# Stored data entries

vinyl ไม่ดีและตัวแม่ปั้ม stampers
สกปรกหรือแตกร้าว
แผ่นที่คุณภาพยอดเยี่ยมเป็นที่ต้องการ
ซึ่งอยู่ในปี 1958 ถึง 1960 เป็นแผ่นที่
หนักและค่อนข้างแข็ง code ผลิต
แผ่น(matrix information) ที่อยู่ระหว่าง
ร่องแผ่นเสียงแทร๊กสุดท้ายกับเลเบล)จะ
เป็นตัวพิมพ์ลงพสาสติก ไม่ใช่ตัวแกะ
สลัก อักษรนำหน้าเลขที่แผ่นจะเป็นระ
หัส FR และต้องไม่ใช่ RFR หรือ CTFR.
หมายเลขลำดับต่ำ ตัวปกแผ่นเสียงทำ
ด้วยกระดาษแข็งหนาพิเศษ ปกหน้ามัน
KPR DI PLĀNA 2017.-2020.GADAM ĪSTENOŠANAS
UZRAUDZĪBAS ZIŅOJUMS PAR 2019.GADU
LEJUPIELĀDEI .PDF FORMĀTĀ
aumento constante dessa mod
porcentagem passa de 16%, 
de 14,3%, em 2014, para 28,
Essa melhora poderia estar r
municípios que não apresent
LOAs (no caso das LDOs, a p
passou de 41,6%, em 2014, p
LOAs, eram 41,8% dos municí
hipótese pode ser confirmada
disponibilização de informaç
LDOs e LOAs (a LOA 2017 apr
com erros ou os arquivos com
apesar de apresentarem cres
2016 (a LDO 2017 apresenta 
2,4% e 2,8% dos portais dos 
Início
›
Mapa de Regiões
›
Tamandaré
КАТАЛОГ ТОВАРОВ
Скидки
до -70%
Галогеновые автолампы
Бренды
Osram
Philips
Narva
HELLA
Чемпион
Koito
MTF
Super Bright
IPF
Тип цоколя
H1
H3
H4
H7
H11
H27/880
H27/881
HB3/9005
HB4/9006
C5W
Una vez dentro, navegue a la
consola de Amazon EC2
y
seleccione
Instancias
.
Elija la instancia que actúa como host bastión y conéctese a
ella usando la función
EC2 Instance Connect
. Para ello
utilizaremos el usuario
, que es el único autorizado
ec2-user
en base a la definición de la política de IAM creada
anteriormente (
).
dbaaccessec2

# Work to complete
What is wanted is an exact copy of the data.

# Task answer
vinyl ไม่ดีและตัวแม่ปั้ม stampers
สกปรกหรือแตกร้าว
แผ่นที่คุณภาพยอดเยี่ยมเป็นที่ต้องการ
ซึ่งอยู่ในปี 1958 ถึง 1960 เป็นแผ่นที่
หนักและค่อนข้างแข็ง code ผลิต
แผ่น(matrix information) ที่อยู่ระหว่าง
ร่องแผ่นเสียงแทร๊กสุดท้ายกับเลเบล)จะ
เป็นตัวพิมพ์ลงพสาสติก ไม่ใช่ตัวแกะ
สลัก อักษรนำหน้าเลขที่แผ่นจะเป็นระ
หัส FR และต้องไม่ใช่ RFR หรือ CTFR.
หมายเลขลำดับต่ำ ตัวปกแผ่นเสียงทำ
ด้วยกระดาษแข็งหนาพิเศษ ปกหน้ามัน
KPR DI PLĀNA 2017.-2020.GADAM ĪSTENOŠANAS
UZRAUDZĪBAS ZIŅOJUMS PAR 2019.GADU
LEJUPIELĀDEI .PDF FORMĀTĀ
aumento constante dessa mod
porcentagem passa de 16%, 
de 14,3%, em 2014, para 28,
Essa melhora poderia estar r
municípios que não apresent
LOAs (no caso das LDOs, a p
passou de 41,6%, em 2014, p
LOAs, eram 41,8% dos municí
hipótese pode ser confirmada
disponibilização de informaç
LDOs e LOAs (a LOA 2017 apr
com erros ou os arquivos com
apesar de apresentarem cres
2016 (a LDO 2017 apresenta 
2,4% e 2,8% dos portais dos 
Início
›
Mapa de Regiões
›
Tamandaré
КАТАЛОГ ТОВАРОВ
Скидки
до -70%
Галогеновые автолампы
Бренды
Osram
Philips
Narva
HELLA
Чемпион
Koito
MTF
Super Bright
IPF
Тип цоколя
H1
H3
H4
H7
H11
H27/880
H27/881
HB3/9005
HB4/9006
C5W
Una vez dentro, navegue a la
consola de Amazon EC2
y
seleccione
Instancias
.
Elija la instancia que actúa como host bastión y conéctese a
ella usando la función
EC2 Instance Connect
. Para ello
utilizaremos el usuario
, que es el único autorizado
ec2-user
en base a la definición de la política de IAM creada
anteriormente (
).
dbaaccessec2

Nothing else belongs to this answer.